Fossil gas and the electromagnetic precursor of supermassive binary black hole mergers

Abstract

Using a one-dimensional height integrated model, we calculate the evolution of an unequal mass binary black hole with a coplanar gas disk that contains a gap due to the presence of the secondary black hole. Viscous evolution of the outer circumbinary disk initially hardens the binary, while the inner disk drains onto the primary (central) black hole. As long as the inner disk remains cool and thin at low $\dot{M}_{\rm ext}$ (rather than becoming hot and geometrically thick), the mass of the inner disk reaches an asymptotic mass typically $\sim 10^{-3}-10^{-4}\Msun$. Once the semimajor axis shrinks below a critical value, angular momentum losses from gravitational waves dominate over viscous transport in hardening the binary. The inner disk then no longer responds viscously to the inspiraling black holes. Instead, tidal interactions with the secondary rapidly drive the inner disk into the primary. Tidal and viscous dissipation in the inner disk lead to a late time brightening in luminosity $L\propto t_{\rm minus}^{5/4}$, where $t_{\rm minus}$ is the time prior to the final merger.
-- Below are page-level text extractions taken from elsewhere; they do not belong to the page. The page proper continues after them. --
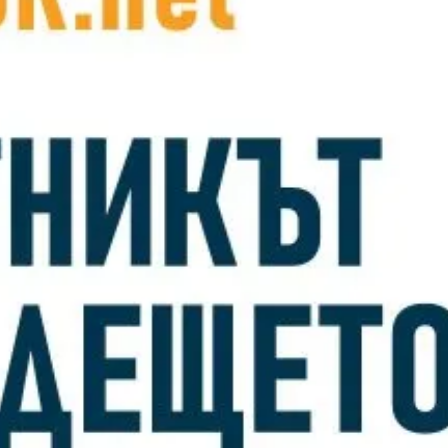
AI агентите н
бизнес ефект
Вече няма нужда слу
боравенето с ERP соф
възложенията им – бл
Прочети повече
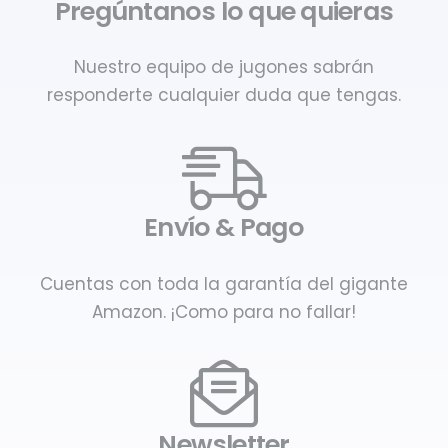
Pregúntanos lo que quieras
Nuestro equipo de jugones sabrán
responderte cualquier duda que tengas.
Envío & Pago
Cuentas con toda la garantía del gigante
Amazon. ¡Como para no fallar!
Newsletter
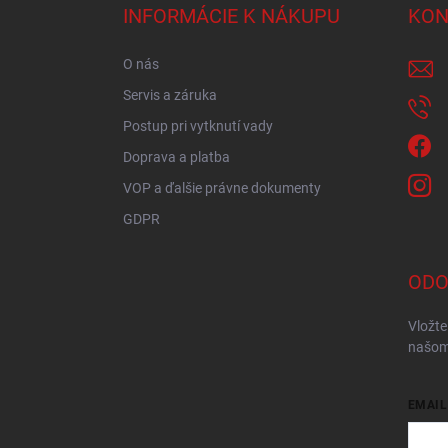
ä
INFORMÁCIE K NÁKUPU
KON
t
i
O nás
e
Servis a záruka
Postup pri vytknutí vady
Doprava a platba
VOP a ďalšie právne dokumenty
GDPR
ODO
Vložte
našom
EMAIL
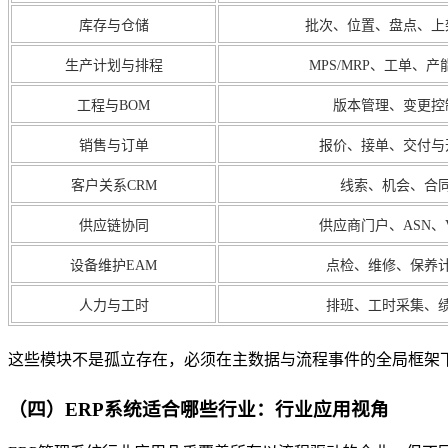
库存与仓储
批次、位置、盘点、上
生产计划与排程
MPS/MRP、工单、产
工程与BOM
版本管理、变更控
销售与订单
报价、接单、交付与
客户关系CRM
线索、机会、合
供应链协同
供应商门户、ASN、
设备维护EAM
点检、维修、保养
人力与工时
排班、工时采集、
这些模块不是孤立存在，必须在主数据与流程事件的全局框架下
（四）ERP系统适合哪些行业：行业应用视角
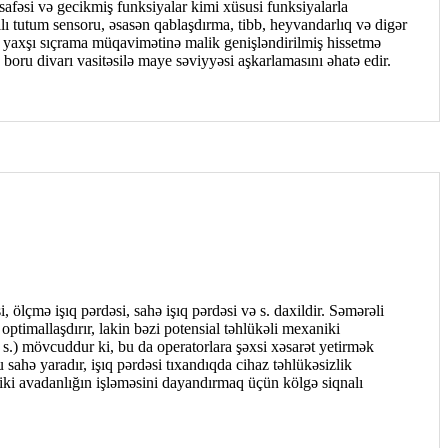
afəsi və gecikmiş funksiyalar kimi xüsusi funksiyalarla
llı tutum sensoru, əsasən qablaşdırma, tibb, heyvandarlıq və digər
ə yaxşı sıçrama müqavimətinə malik genişləndirilmiş hissetmə
 boru divarı vasitəsilə maye səviyyəsi aşkarlamasını əhatə edir.
 ölçmə işıq pərdəsi, sahə işıq pərdəsi və s. daxildir. Səmərəli
 optimallaşdırır, lakin bəzi potensial təhlükəli mexaniki
 s.) mövcuddur ki, bu da operatorlara şəxsi xəsarət yetirmək
 sahə yaradır, işıq pərdəsi tıxandıqda cihaz təhlükəsizlik
niki avadanlığın işləməsini dayandırmaq üçün kölgə siqnalı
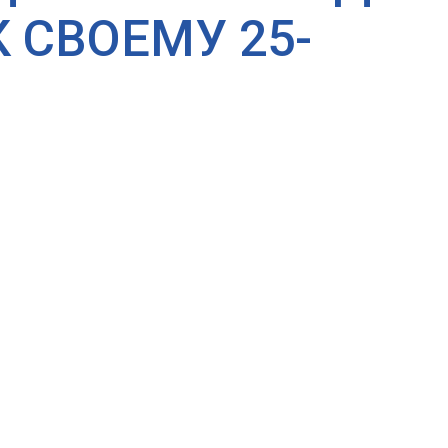
 СВОЕМУ 25-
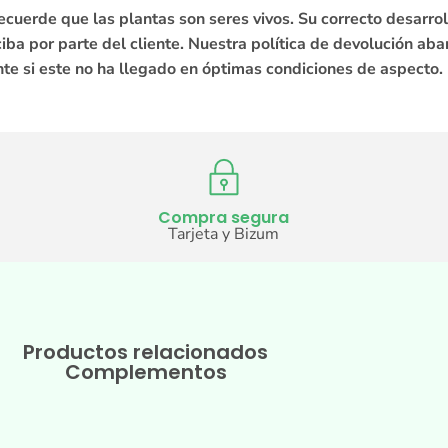
ecuerde que las plantas son seres vivos. Su correcto desarro
ba por parte del cliente. Nuestra política de devolución aba
te si este no ha llegado en óptimas condiciones de aspecto.
Compra segura
Tarjeta y Bizum
Productos relacionados
Complementos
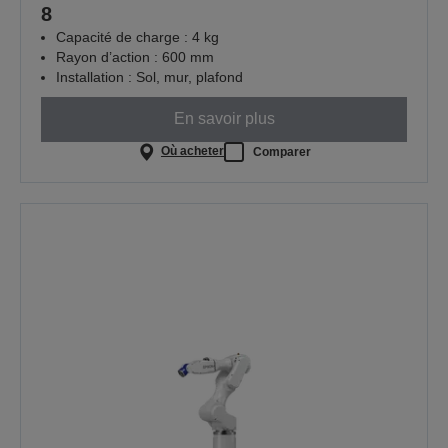
8
Capacité de charge : 4 kg
Rayon d’action : 600 mm
Installation : Sol, mur, plafond
En savoir plus
Où acheter
Comparer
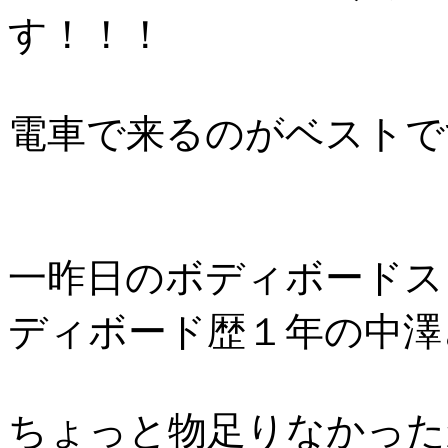
す！！！
電車で来るのがベストで
一昨日のボディボードス
ディボード歴１年の中澤
ちょっと物足りなかった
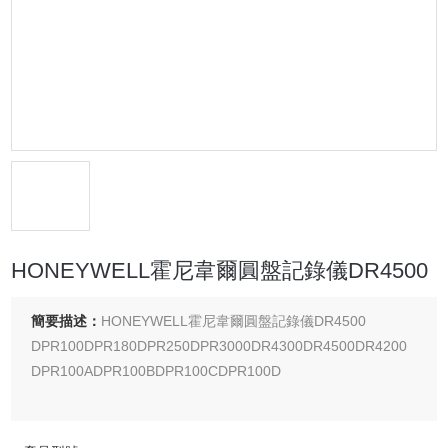
HONEYWELL霍尼韋爾圓盤記錄儀DR4500
簡要描述：
HONEYWELL霍尼韋爾圓盤記錄儀DR4500
DPR100DPR180DPR250DPR3000DR4300DR4500DR4200
DPR100ADPR100BDPR100CDPR100D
This late time brightening peaks $\sim 1$ day prior to the final merger at $\sim 0.1 L_{\rm Edd}$. This behavior is relatively robust because of self regulation in the coupled viscous-gravitational evolution of such binary systems. It constitutes a unique electromagnetic signature of a binary supermassive black hole merger and may allow the host galaxy to be identified if used in conjunction with the Laser Interferometric Space Antenna (LISA) localization.